American literature is full of first novels by famous novelists who never quite reached that peak again. Bruce Springsteen, for instance, is a songwriter, not a novelist, but he stumbled on a truth when he recalled that he wrote the songs for his first album, Greetings From Asbury Park, for himself and not with an audience in mind. “That only happens once,” he ruefully observed. From then on, an artist creates work geared toward an audience and also the money men who finance those works. It’s not the same. If a first novel makes the author famous, they lose their anonymity. Consider the lineup of novelists who probably did write their most famous work the first time out: Ernest Hemingway, The Sun Also Rises; Thomas Wolfe, Look Homeward, Angel; Norman Mailer, The Naked And The Dead; Ralph Ellison, Invisible Man and Frederick Exley, A Fan’s Notes, to name a few.

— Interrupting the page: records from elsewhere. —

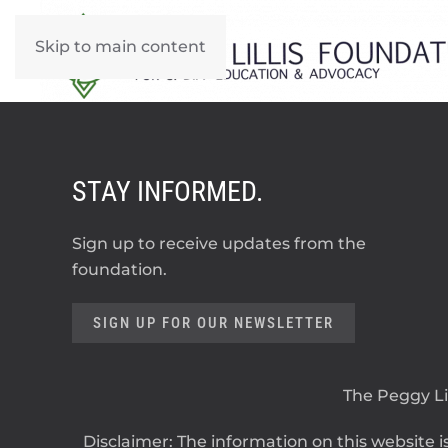
Skip to main content
STAY INFORMED.
Sign up to receive updates from the
foundation.
SIGN UP FOR OUR NEWSLETTER
The Peggy Lil
Disclaimer: The information on this website is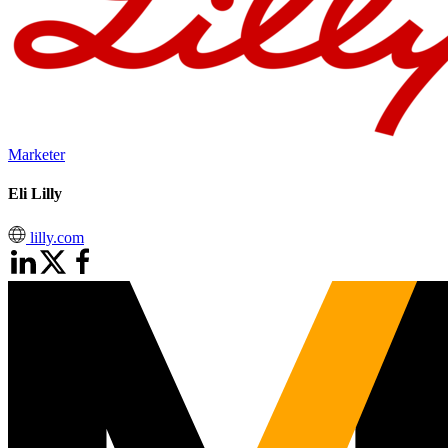
Marketer
Eli Lilly
lilly.com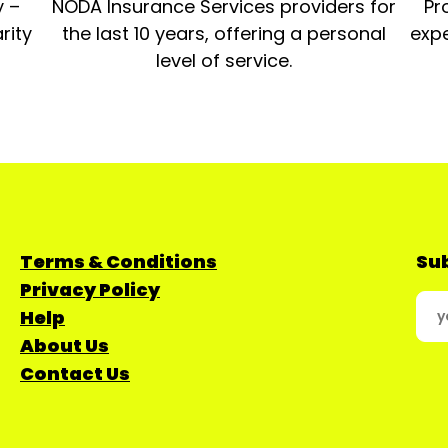
y –
NODA Insurance Services providers for
Pr
rity
the last 10 years, offering a personal
expe
level of service.
Terms & Conditions
Sub
Privacy Policy
Help
About Us
Contact Us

Harper Lee’s To Kill A Mockingbird makes the list. Published in 1960, the novel had good reviews and better sales, achieving even greater fame as a movie starring Gregory Peck as Atticus Finch, the sage attorney of little Maycomb, Alabama. Lee had lost her anonymity, too.

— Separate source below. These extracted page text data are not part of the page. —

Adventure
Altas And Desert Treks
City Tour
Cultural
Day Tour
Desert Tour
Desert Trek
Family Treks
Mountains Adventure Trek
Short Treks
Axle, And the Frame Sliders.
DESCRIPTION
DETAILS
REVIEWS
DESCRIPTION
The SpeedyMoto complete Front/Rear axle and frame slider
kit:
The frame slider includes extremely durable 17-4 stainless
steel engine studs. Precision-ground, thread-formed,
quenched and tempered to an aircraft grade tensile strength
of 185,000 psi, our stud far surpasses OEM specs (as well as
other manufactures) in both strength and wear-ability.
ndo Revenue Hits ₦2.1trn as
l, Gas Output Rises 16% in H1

The novelist was born in 1926 to a prominent Alabama family. Her father, William, was a physician, a lawyer and a member of the state legislature. Lee was educated at local public schools and at both Huntingdon College and the University of Alabama. She left college without earning a degree and like countless young, ambitious people before her, Lee made a beeline to New York City to pursue a literary career. The young novelist would enjoy an improbable success. After years working as an airline reservation agent, Lee’s friends, in 1956, got together to build a fund that would allow her to quit her job and write full time. The gambit paid off. Armed with a literary agent, Lee sold her first novel, To Set A Watchman to a major publishing firm. Publication didn’t come easy. After feuding with her editor for several years, Lee finally delivered a manuscript, now titled To Kill A Mockingbird for publication. The rest is history. The novel won the 1961 Pulitzer Prize for fiction and the 1962 film version won three Academy Awards, including best actor (Peck) and best screenplay (Horton Foote).

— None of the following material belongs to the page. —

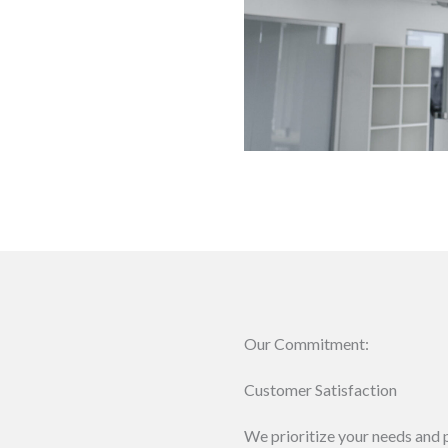
Our Commitment:
Customer Satisfaction
We prioritize your needs and p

Based on the trial experiences of her father and inspired, possibly, by the Scottsboro Boys case, the novel tells the story of Finch and his unsuccessful legal defense of a local black man, Tom Robinson, charged with sexual assault. Finch was portrayed as both a legal expert and a moral paragon. The film was released during the Kennedy Administration, when the country retained its old optimism over solving social inequities, including those posed by the civil rights movement.
The author and the movement had met. In New York, Lee valued her privacy, but she also enjoyed literary friendships, especially with Truman Capote, whom she assisted on the latter’s own best seller, In Cold Blood. Lee published rarely in the succeeding years, penning such innocuous pieces as “Love—In Other Words,” “Christmas To Me” and “When Children Discover America,” in such high-circulation magazines as Vogue and McCall’s. In 2007, Lee was awarded the Presidential Medal of Freedom by President George W. Bush. Three years later, President Barack Obama awarded the novelist the National Medal of Arts.
Late in his life, T.S. Eliot had long come to terms with the fact that he would never compose a poem as great as “The Wasteland” and so he settled for writing a string of plays with middle class themes. Lee, similarly, was content in knowing that she didn’t have another great novel in her. By the early 2000s, with many of her New York friends now passed or in increasingly failing health, Lee moved back to Monroeville, where she lived in an assisted nursing home. In 2011, she told an Australian reporter why she never published after the great success of her first novel: “Two reasons: one, I wouldn’t go through the pressure and publicity I went through with To Kill a Mockingbird for any amount of money. Second, I have said what I wanted to say, and I will not say it again.”
It was true enough. Lee’s prose narrative, as Capote might have described it, was “as clear as a country stream.” She had something to say and she said it well. In February 2016, Lee died in Monroeville at age 90.
Alas, controversy followed the novelist into her grave. A year before her death, Lee published Go Set A Watchman. The manuscript had preceded To Kill A Mockingbird. While the latter was set in the 1930s, the new novel was set in the 1950s. Scout, the fictional heroine of Mockingbird, is now living in New York City, starting a new life with a career and a boyfriend. When she comes home for a visit, she finds her father now portrayed as a combative attorney not willing to bend on the all-consuming segregation issue. A literary firestorm ensued over not just the novel, but whether the elderly Lee had her wits about when agreeing to publication. A state investigation answered in the affirmative, but doubts persist among friends and critics.
The novel came and went. To Kill A Mockingbird stands as Lee’s masterpiece, a beloved and readable novel of 281 pages, a tale of virtue and honor that has never stopped earning readers the world over.